**PROBLEM TO WORK ON:** Copy the records word for word, omitting all pictures.

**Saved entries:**

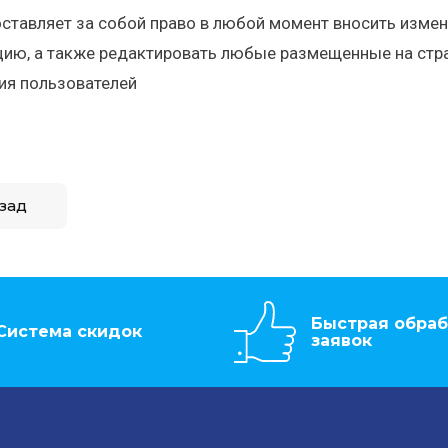
 оставляет за собой право в любой момент вносить измен
ию, а также редактировать любые размещенные на стра
ия пользователей
зад
Быстрая обраб
Система скидок
заявок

**EXERCISE OUTPUT:**
 оставляет за собой право в любой момент вносить измен
ию, а также редактировать любые размещенные на стра
ия пользователей
зад
Быстрая обраб
Система скидок
заявок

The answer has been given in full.